Aus der Lage und Verteilung der umgestürzten Wandpartien
errechnet sich eine Mindesthöhe von 15 Meter. Damit ist
das Gebäude größer und höher als die anderen
ohnehin extrem seltenen archäologischen Beispiele umgestürzter
Wände.
Die Villenanlage von Hechingen-Stein entstand am Ende des 1.
Jahrhunderts n. Chr. und wurde im Laufe der nächsten 100
Jahre in mehreren Schritten aufwändig zu einer repräsentativen
Anlage ausgebaut. Höchst bedeutsam ist, dass der Bau ca.
40 Meter außerhalb der bekannten Umfassungsmauer liegt.
Dies zeigt zusammen mit anderen Beobachtungen, dass das Villengelände
einst noch wesentlich ausgedehnter war als bisher gedacht. Mit
weiteren unentdeckten Gebäude und Umfassungsmauern ist zu
rechnen.
Neben den Maßen ragt der neu entdeckte Hechinger Bau aber
auch durch die außergewöhnliche architektonische Ordnung
der Fassade hervor. Allein in dem bisher durch das LAD untersuchten
ca. sechs auf sechs Meter großen Teil der umgestürzten
Wand waren sechs halbkreisförmige Steinbögen zu finden.
Ein Bogen gehört zu einem ca. 0,70 auf 1,00 Meter großen, überwölbten
Rechteckfenster, ein weiterer zu einer halbreisförmigen Öffnung.
Andere Bögen dienten zur optischen Auflockerung der Fassade.
Aus den bisher freigelegten Resten lässt sich die komplette
Abfolge der Fenster und Zierbögen noch nicht zweifelsfrei
ermitteln. Schon jetzt steht aber fest, dass eine ganz andere
Fassadengestaltung vorliegt als bei den wenigen anderen Beispielen,
wie z.B. in Oberndorf-Bochingen (Kreis Rottweil).
Dieser wichtige archäologische Befund wurde mit Hilfe einer
neuen, dreidimensionalen Technik des LAD dokumentiert. Der terrestrische
Laserscanner bietet sowohl für die Bauanalyse wie auch für
die Rekonstruktion eine bisher nicht erreichbare Genauigkeit.
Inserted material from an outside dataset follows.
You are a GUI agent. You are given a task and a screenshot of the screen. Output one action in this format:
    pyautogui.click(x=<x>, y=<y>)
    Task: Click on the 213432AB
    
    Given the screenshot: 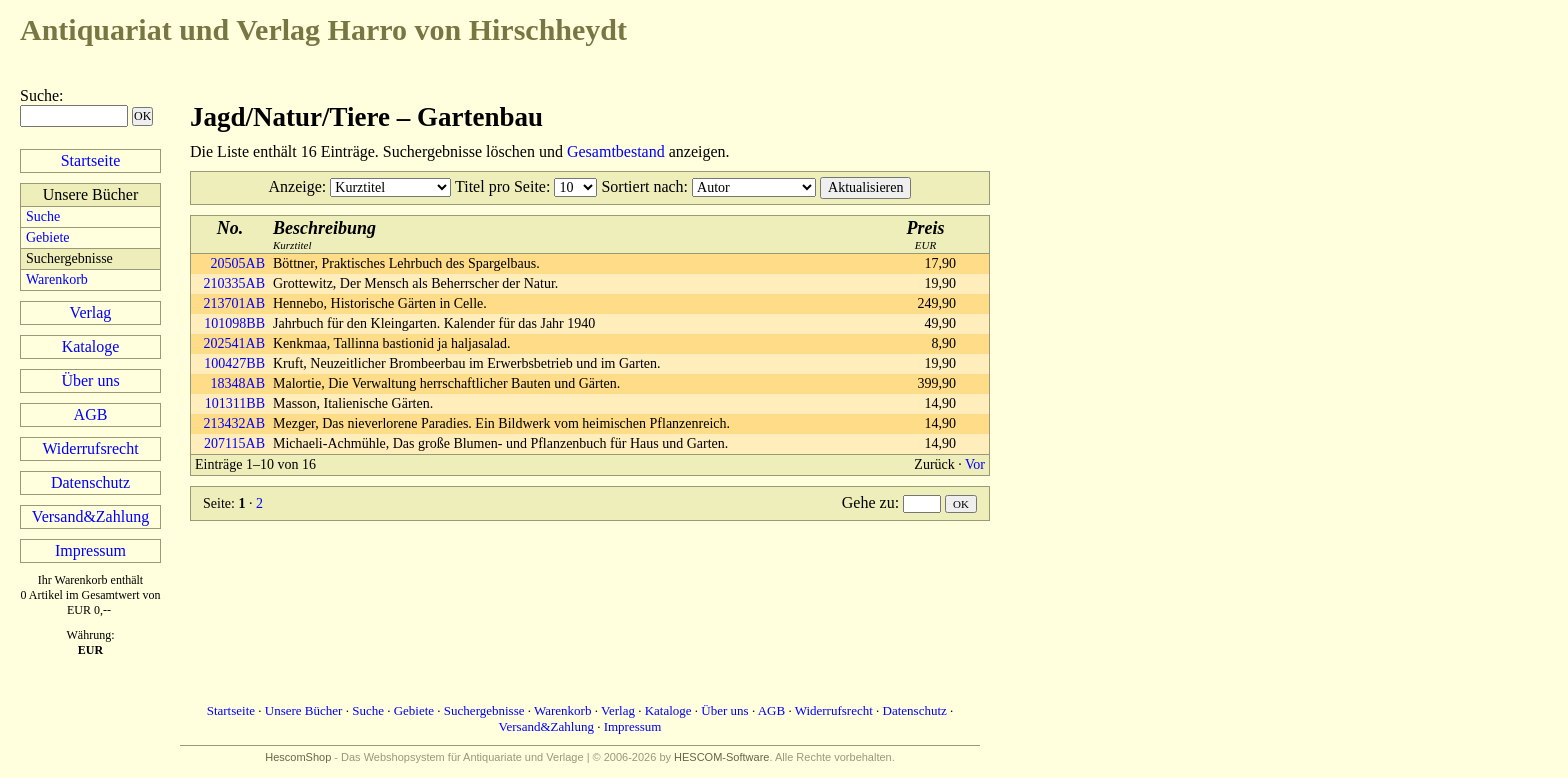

Das Gerät vermisst mit Hilfe von Laserstrahlen die Steine
und erstellt aus den Daten ein dreidimensionales zentimetergenaues
Computerabbild. Damit lassen sich nicht nur die eigentlichen
Dokumentationsarbeiten schnell und kostengünstig durchführen,
auch die Auswertung und Präsentation des Befundes wird anschaulicher
und genauer.
Die Gründe für den „Mauerfall“ sind noch
nicht bekannt. Auffallende Verwerfungen der Fundamente verweisen
jedoch auf starke nachantike Bewegungen des Untergrundes. Möglicherweise
war ein Erdbeben schuld an der Katastrophe. Auch die Funktion
des Gebäudes muss vorerst offen bleiben.
Die Villa von Hechingen-Stein ist eine der bedeutendsten römischen
Villenanlagen in Baden-Württemberg. Die teilrestaurierte
Anlage hat sich seit 1991 zu einem überregional bekannten
Freilichtmuseum entwickelt, in dem der interessierte Laie das
antike Leben in einer repräsentativen Villa auf dem Lande
anschaulich erleben kann. Daneben finden aber auch immer wieder
kleinere Ausgrabungen statt, da die Villenanlage noch längst
nicht alle ihre Geheimnisse preisgegeben hat. Jene Ausgrabungen
werden seit Jahren vom Träger des Museums, dem Förderverein
zur Forschung und Erhaltung der Kulturdenkmale in Stein e.V.,
in enger Zusammenarbeit mit der Archäologischen Denkmalpflege
des Regierungspräsidiums Tübingen durchgeführt.